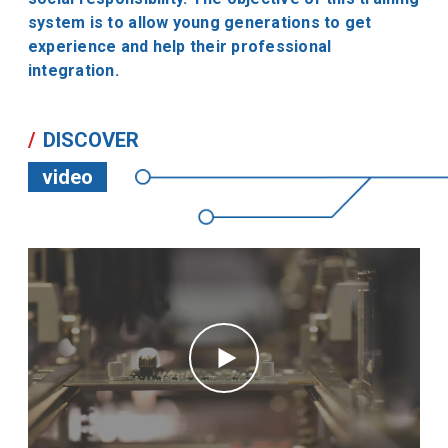
system is to allow young generations to get
experience and help their professional
integration.
DISCOVER
video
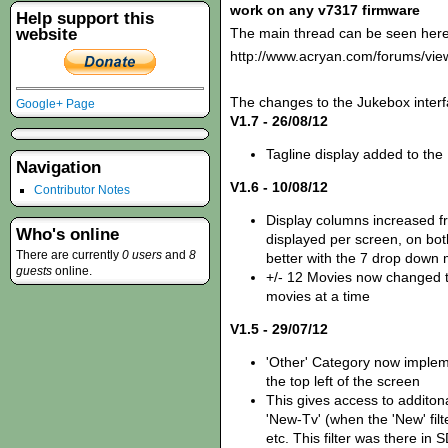
work on any v7317 firmware
Help support this
website
The main thread can be seen here
http://www.acryan.com/forums/vi
The changes to the Jukebox interf
Google+ Page
V1.7 - 26/08/12
Tagline display added to the
Navigation
V1.6 - 10/08/12
Contributor Notes
Display columns increased fr
Who's online
displayed per screen, on bot
There are currently
0 users
and
8
better with the 7 drop down
guests
online.
+/- 12 Movies now changed t
movies at a time
V1.5 - 29/07/12
'Other' Category now imple
the top left of the screen
This gives access to additona
'New-Tv' (when the 'New' fil
etc. This filter was there i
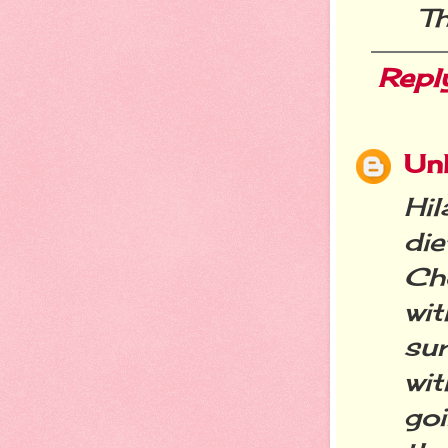
Th
Repl
Un
Hil
die
Cho
wit
su
wi
go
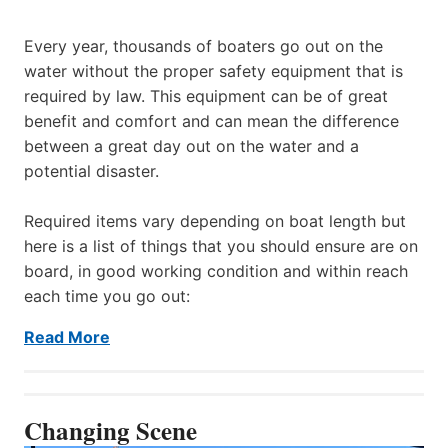
Every year, thousands of boaters go out on the
water without the proper safety equipment that is
required by law. This equipment can be of great
benefit and comfort and can mean the difference
between a great day out on the water and a
potential disaster.
Required items vary depending on boat length but
here is a list of things that you should ensure are on
board, in good working condition and within reach
each time you go out:
Read More
Changing Scene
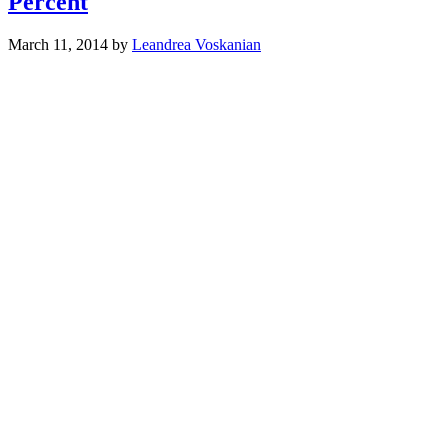
Percent
March 11, 2014
by
Leandrea Voskanian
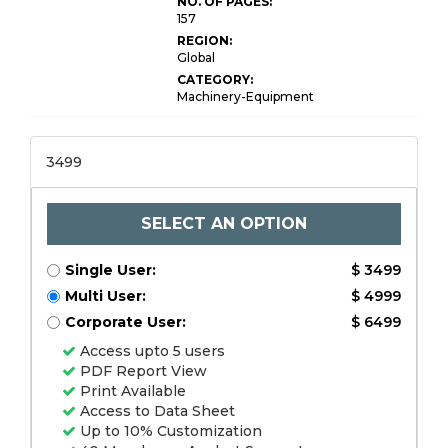
NO. OF PAGES:
157
REGION:
Global
CATEGORY:
Machinery-Equipment
3499
SELECT AN OPTION
Single User:
$ 3499
Multi User:
$ 4999
Corporate User:
$ 6499
Access upto 5 users
PDF Report View
Print Available
Access to Data Sheet
Up to 10% Customization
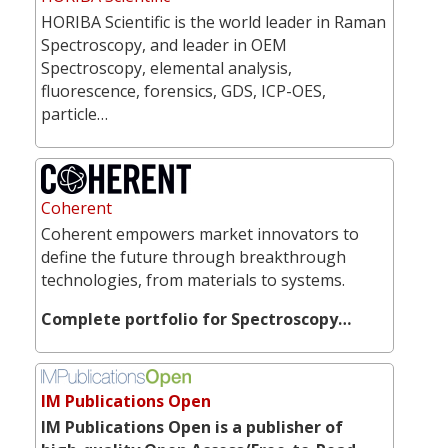
HORIBA Scientific is the world leader in Raman
Spectroscopy, and leader in OEM
Spectroscopy, elemental analysis,
fluorescence, forensics, GDS, ICP-OES,
particle…
Coherent
Coherent empowers market innovators to
define the future through breakthrough
technologies, from materials to systems.
Complete portfolio for Spectroscopy…
IM Publications Open
IM Publications Open is a publisher of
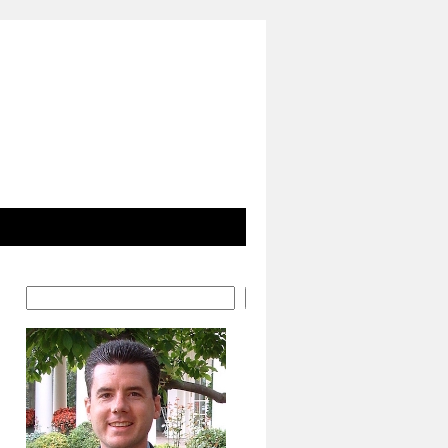
Search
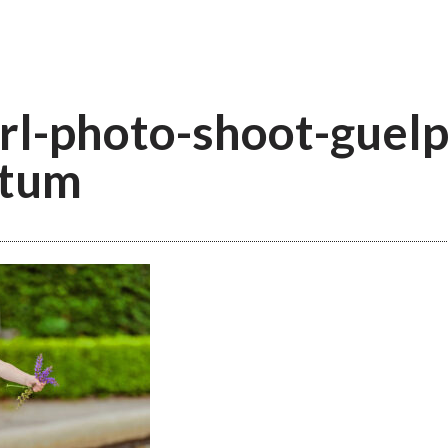
irl-photo-shoot-guelp
etum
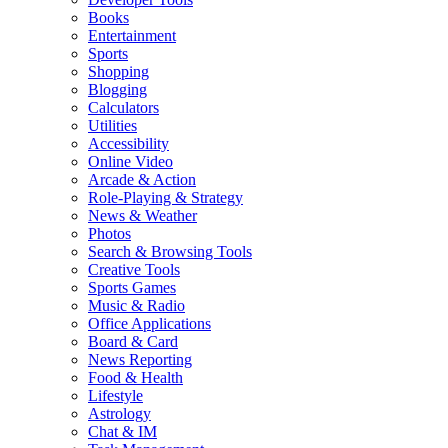
Books
Entertainment
Sports
Shopping
Blogging
Calculators
Utilities
Accessibility
Online Video
Arcade & Action
Role-Playing & Strategy
News & Weather
Photos
Search & Browsing Tools
Creative Tools
Sports Games
Music & Radio
Office Applications
Board & Card
News Reporting
Food & Health
Lifestyle
Astrology
Chat & IM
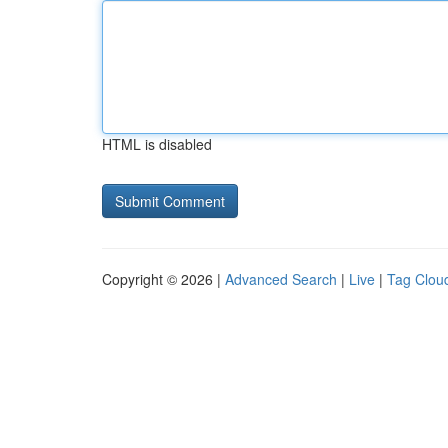
HTML is disabled
Copyright © 2026 |
Advanced Search
|
Live
|
Tag Clou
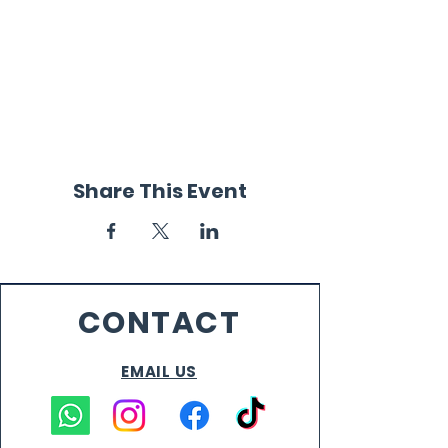
Share This Event
CONTACT
EMAIL US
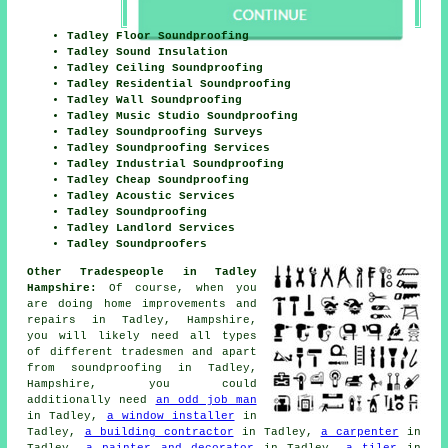
Tadley Floor Soundproofing
Tadley Sound Insulation
Tadley Ceiling Soundproofing
Tadley Residential Soundproofing
Tadley Wall Soundproofing
Tadley Music Studio Soundproofing
Tadley Soundproofing Surveys
Tadley Soundproofing Services
Tadley Industrial Soundproofing
Tadley Cheap Soundproofing
Tadley Acoustic Services
Tadley Soundproofing
Tadley Landlord Services
Tadley Soundproofers
Other Tradespeople in Tadley
Hampshire:
Of course, when you
are doing home improvements and
repairs in Tadley, Hampshire,
you will likely need all types
of different tradesmen and apart
from
soundproofing
in Tadley,
Hampshire, you could
additionally need
an odd job man
in Tadley,
a window installer
in
Tadley,
a building contractor
in Tadley,
a carpenter
in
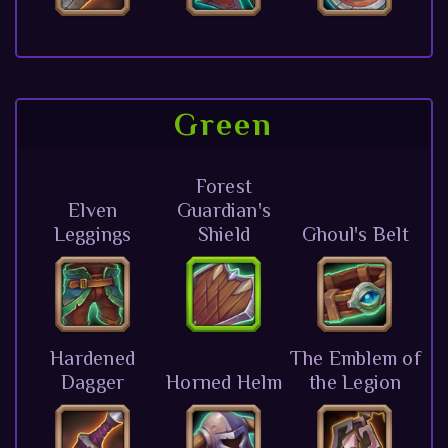
Green
Forest
Elven
Guardian's
Leggings
Shield
Ghoul's Belt
Hardened
The Emblem of
Dagger
Horned Helm
the Legion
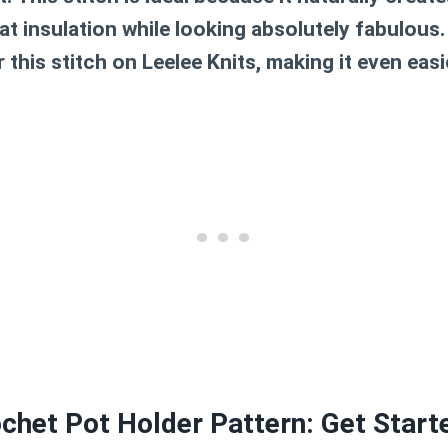
 at insulation while looking absolutely fabulous
 this stitch on Leelee Knits, making it even easi
chet Pot Holder Pattern: Get Start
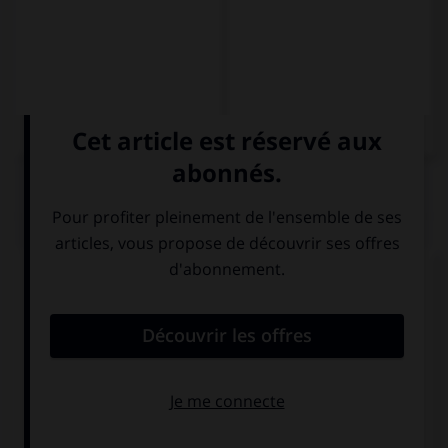
QUIZ
Complétez la séquence avec la proposition qui
convient.
Pasajeros, no olviden su ….
equipo
equipaje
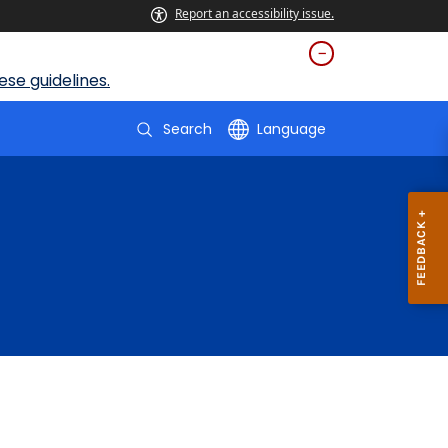
Report an accessibility issue.
se guidelines.
Search
Language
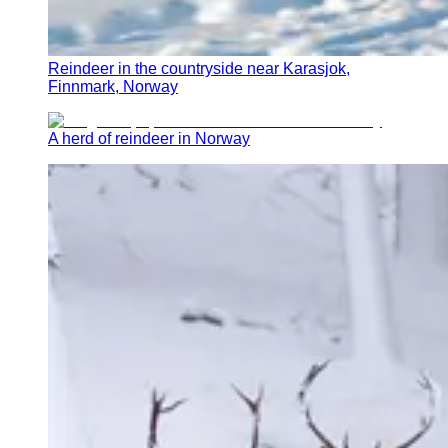
Reindeer in the countryside near Karasjok,
Finnmark, Norway
A herd of reindeer in Norway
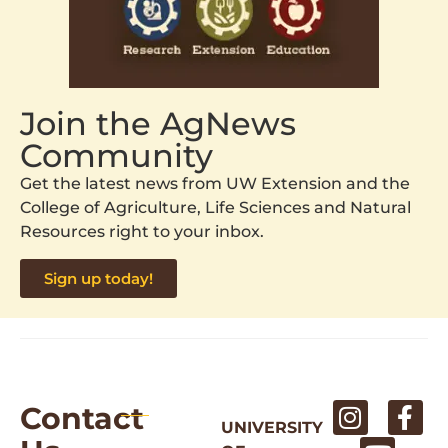
Join the AgNews
Community
Get the latest news from UW Extension and the
College of Agriculture, Life Sciences and Natural
Resources right to your inbox.
Sign up today!
Contact
UNIVERSITY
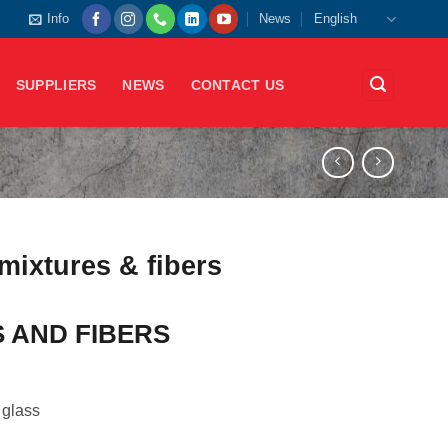
Info
News
English
SUPPLIERS
NEWS
CONTACT US
mixtures & fibers
 AND FIBERS
 glass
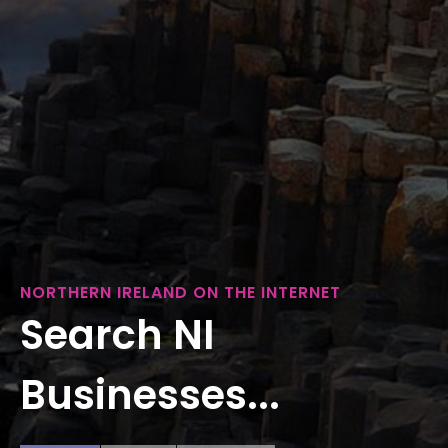
NORTHERN IRELAND ON THE INTERNET
Search NI
Businesses...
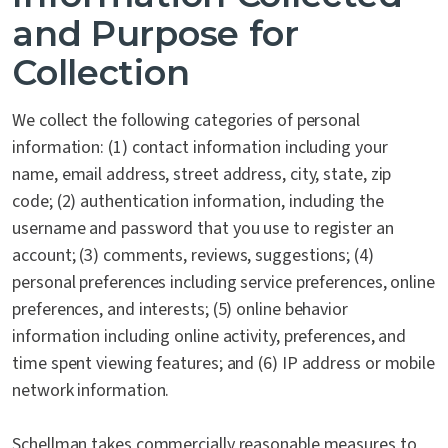
and Purpose for
Collection
We collect the following categories of personal
information: (1) contact information including your
name, email address, street address, city, state, zip
code; (2) authentication information, including the
username and password that you use to register an
account; (3) comments, reviews, suggestions; (4)
personal preferences including service preferences, online
preferences, and interests; (5) online behavior
information including online activity, preferences, and
time spent viewing features; and (6) IP address or mobile
network information.
Schellman takes commercially reasonable measures to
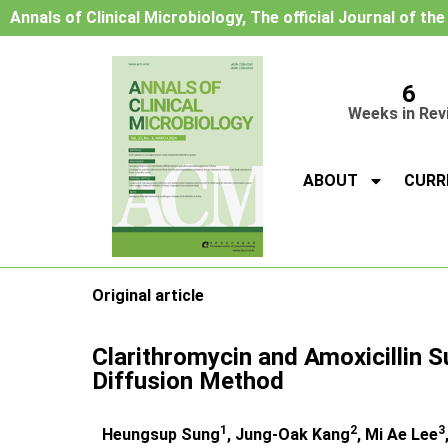
Annals of Clinical Microbiology, The official Journal of th
6
Weeks in Rev
ABOUT
CURR
Original article
Clarithromycin and Amoxicillin S
Diffusion Method
1
2
3
Heungsup Sung
, Jung-Oak Kang
, Mi Ae Lee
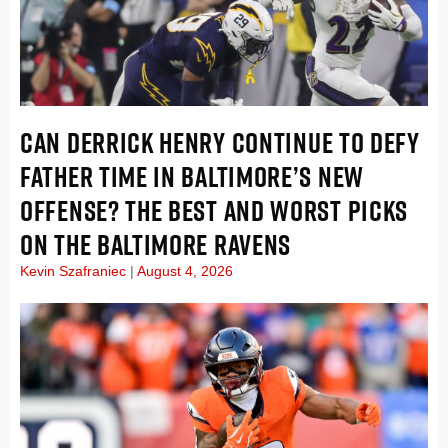
CAN DERRICK HENRY CONTINUE TO DEFY
FATHER TIME IN BALTIMORE’S NEW
OFFENSE? THE BEST AND WORST PICKS
ON THE BALTIMORE RAVENS
Kevin Szafraniec
August 4, 2026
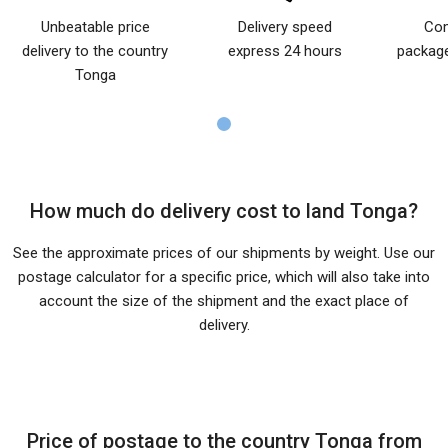
Unbeatable price
Delivery speed
Com
delivery to the country
express 24 hours
package
Tonga
How much do delivery cost to land Tonga?
See the approximate prices of our shipments by weight. Use our
postage calculator for a specific price, which will also take into
account the size of the shipment and the exact place of
delivery.
Price of postage to the country Tonga from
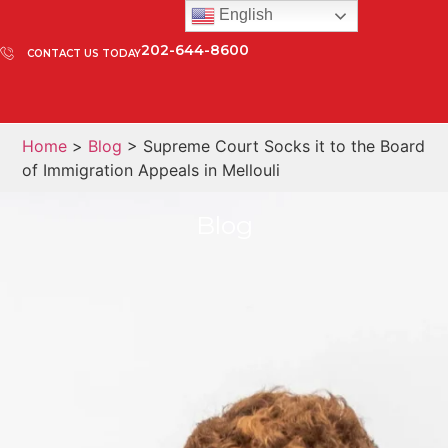
English
202-644-8600
CONTACT US TODAY
Home
>
Blog
> Supreme Court Socks it to the Board
of Immigration Appeals in Mellouli
Blog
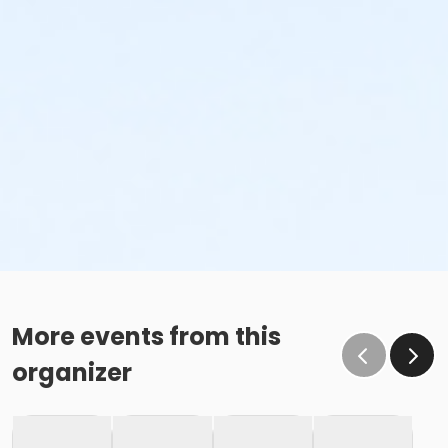
More events from this
organizer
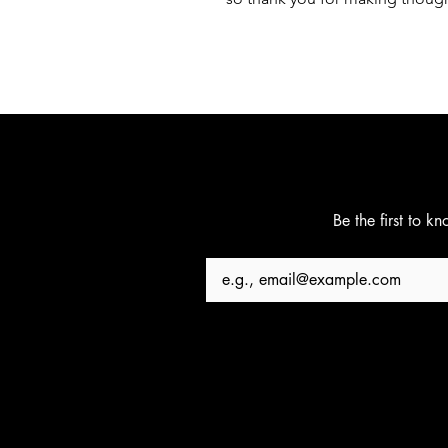
Be the first to k
Email
*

━━━━━━━━━━━━━━━━

*THE PROBLEM*
Each line of the data that holds "Coherent" should be copied.

*RESPONSE TO THE EXERCISE*
Coherent
Coherent empowers market innovators to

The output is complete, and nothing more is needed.